IMF: Govt’s Housing Plan Has Not Lowered Prices

YERUSHALAYIM -
Construction in Beitar Illit. (Nati Shohat/Flash90)

The pride of the Finance Ministry – the “Price Resident” program, designed to lower the cost of housing for young couples – does no such thing, according to no less an authority than the International Monetary Fund. The IMF’s annual report was presented to Finance Minister Moshe Kachlon, listing the government’s economic hits and misses over the past year, the News One site quoted the report as saying.

While the economy was in overall healthy shape, the report said, it criticized the Price Resident program, which seeks to create a secondary, lower cost market for apartment sales to young couples and lower-income Israelis. Under the program, contractors are rewarded with building permits and projects for development if they reserve a percentage of apartments in their projects for sale at lower prices to eligible buyers.

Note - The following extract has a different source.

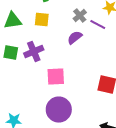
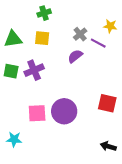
pink square: (56, 76) -> (37, 113), moved
purple circle: (59, 110) -> (64, 111), moved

The question of whether or not the program is successful is in the results – and the results show that housing prices have risen overall 8 percent in the past year. A major reason for that is the fact that there are not enough apartments being built to satisfy demand. Although the government has done some things to soften demand – such as implementing the Third Apartment Tax, a special excise tax on investors who own more than two properties – the only solution to high housing costs is to increase the number of apartments for sale. The Price Resident program succeeds only in creating two, parallel, markets where demand outstrips supply, instead of contributing to an increase in overall supply.

Despite the criticism, Minister Kachlon welcomed the report, saying that it placed Israel “at the head of the world economies in terms of progress, growth and stability. The report backs many of the moves and reforms we have undertaken, and the positive steps we have taken in many areas, including housing. Our reforms have increased competition and lowered the tax burden on Israelis.”